# Sunfire "True Subwoofer" Solitaire EQ 10 vs. $100 Yamaha



## Guest (May 21, 2007)

Here are some completely unscientific measurements, taken in a tiny square untreated room without disconnecting my main speakers (NHT SuperZeros). The room has uneven frequency response that becomes pretty obvious when playing chromatic scales on my electronic piano. 

The blue line is my old Yahama 8" sub that cost about $100 from Best Buy and never sounded good. The red line is my tiny new Sunfire crossed at 85Hz. The yellow line is the ambient noise level in my downtown condo.

Subjectively, the Sunfire sounds much more solid and less boomy, but to me this isn't obvious from the graph.

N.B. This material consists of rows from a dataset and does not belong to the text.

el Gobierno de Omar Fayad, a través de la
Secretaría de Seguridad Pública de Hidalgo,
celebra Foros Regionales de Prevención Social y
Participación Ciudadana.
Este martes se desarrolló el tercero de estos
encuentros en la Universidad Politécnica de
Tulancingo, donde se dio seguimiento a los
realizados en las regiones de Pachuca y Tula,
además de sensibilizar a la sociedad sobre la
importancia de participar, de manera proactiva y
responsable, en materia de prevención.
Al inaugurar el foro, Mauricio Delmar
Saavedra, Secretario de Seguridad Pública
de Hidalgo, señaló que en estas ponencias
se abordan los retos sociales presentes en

Next I'll be putting books in the shelves and probably more serious acoustic treatment.

--mj


----------



## Guest (May 21, 2007)

*test of Sunfire built-in high pass filter*

When I was testing very low notes I noticed my main woofers were still moving, even though the amp was wired into the Sunfire's line level high-pass outputs. I was skeptical whether the Sunfire's high pass filter was working, so I compared the electronic frequency response of the receiver with and without the Sunfire in the loop. It seems to be working, though I wish it had a steeper curve.

--mj


----------



## Guest (May 21, 2007)

*Sunfire by itself (in bad room)*

Here's a cumulative spectral decay of just the subwoofer. I'm having trouble getting a good measurement because other stuff in the room starts shaking and buzzing.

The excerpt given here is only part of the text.